The problem: Review the material and extract every line in which the word "show" occurs.

Data for this exercise:

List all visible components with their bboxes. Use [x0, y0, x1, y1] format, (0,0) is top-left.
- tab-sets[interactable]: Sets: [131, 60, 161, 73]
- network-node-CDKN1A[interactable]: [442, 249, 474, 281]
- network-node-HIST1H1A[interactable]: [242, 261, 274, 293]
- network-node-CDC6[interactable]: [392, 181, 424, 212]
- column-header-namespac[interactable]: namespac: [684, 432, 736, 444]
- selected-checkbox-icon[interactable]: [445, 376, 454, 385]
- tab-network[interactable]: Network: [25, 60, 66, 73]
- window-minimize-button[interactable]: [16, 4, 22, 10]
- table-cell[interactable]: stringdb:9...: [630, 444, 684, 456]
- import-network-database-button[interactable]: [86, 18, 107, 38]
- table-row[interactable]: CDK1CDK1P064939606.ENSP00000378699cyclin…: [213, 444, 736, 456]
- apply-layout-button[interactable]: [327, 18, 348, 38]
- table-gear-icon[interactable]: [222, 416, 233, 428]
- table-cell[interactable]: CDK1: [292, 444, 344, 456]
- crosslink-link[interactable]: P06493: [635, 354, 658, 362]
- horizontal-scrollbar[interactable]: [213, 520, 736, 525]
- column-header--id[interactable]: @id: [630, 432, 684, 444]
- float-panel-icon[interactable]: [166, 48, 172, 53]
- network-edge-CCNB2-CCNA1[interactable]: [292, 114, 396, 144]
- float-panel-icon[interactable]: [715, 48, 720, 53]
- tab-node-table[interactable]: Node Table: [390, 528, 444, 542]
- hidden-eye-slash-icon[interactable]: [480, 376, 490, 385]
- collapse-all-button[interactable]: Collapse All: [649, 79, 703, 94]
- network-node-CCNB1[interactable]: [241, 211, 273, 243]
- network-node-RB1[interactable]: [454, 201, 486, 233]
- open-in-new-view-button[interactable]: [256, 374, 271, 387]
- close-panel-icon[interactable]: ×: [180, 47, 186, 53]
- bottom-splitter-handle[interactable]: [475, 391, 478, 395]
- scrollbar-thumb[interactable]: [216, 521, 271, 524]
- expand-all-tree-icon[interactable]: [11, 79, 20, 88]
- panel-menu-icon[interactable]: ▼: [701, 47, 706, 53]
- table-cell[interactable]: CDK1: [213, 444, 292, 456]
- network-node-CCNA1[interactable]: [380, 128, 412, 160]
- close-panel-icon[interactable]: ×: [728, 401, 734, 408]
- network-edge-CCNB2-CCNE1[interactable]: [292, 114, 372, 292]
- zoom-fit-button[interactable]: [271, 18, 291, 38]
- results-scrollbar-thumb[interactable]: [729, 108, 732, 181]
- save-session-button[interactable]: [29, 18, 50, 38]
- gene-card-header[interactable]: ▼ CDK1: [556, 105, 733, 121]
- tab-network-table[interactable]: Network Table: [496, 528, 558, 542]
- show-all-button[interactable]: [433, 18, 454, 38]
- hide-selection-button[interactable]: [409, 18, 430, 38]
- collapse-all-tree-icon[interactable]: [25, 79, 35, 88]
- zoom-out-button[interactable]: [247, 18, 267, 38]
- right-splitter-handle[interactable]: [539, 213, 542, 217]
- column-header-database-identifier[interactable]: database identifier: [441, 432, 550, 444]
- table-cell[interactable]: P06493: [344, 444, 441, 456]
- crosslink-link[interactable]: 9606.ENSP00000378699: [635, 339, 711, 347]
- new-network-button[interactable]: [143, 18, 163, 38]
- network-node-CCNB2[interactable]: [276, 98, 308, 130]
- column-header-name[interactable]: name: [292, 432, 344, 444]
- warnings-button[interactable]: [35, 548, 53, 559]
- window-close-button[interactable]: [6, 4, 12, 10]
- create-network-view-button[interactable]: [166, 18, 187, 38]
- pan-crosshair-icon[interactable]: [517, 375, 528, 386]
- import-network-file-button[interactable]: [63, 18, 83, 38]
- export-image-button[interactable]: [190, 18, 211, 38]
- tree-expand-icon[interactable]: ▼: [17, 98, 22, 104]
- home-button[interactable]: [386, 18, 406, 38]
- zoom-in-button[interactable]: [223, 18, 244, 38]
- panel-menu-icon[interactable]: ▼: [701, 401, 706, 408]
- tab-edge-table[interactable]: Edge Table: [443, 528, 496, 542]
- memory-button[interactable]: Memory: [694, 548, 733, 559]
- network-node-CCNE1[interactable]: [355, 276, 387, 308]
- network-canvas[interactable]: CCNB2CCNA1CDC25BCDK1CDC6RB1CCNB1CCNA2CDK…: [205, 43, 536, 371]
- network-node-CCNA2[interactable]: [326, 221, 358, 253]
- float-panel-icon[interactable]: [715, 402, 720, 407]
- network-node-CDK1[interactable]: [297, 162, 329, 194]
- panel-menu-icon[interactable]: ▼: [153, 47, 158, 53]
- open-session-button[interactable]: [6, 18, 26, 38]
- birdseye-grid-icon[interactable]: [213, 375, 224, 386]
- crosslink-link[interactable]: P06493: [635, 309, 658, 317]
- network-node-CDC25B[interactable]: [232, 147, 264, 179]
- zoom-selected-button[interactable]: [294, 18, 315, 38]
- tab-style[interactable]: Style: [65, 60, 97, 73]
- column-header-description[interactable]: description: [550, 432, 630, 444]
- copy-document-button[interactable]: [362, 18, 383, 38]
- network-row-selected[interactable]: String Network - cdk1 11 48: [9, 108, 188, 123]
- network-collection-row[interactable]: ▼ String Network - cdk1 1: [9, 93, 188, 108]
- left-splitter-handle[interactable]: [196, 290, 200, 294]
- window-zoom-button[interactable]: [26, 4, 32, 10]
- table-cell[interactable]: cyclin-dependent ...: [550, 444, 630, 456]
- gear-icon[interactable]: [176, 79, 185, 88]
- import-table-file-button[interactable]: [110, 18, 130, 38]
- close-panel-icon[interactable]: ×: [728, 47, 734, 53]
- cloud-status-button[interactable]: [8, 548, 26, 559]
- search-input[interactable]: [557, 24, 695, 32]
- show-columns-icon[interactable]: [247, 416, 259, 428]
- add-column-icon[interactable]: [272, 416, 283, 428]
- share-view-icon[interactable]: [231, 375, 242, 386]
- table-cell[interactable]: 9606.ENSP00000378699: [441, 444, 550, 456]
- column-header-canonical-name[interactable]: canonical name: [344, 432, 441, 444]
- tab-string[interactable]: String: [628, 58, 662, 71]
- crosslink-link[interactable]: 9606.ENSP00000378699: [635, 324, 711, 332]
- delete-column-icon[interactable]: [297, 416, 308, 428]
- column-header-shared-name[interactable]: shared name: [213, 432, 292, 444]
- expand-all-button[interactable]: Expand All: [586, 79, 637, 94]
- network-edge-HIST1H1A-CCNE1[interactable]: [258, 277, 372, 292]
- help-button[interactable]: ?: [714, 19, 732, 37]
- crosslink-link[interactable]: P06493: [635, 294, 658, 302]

Response for this exercise:
- show-all-button[interactable]: [433, 18, 454, 38]
- show-columns-icon[interactable]: [247, 416, 259, 428]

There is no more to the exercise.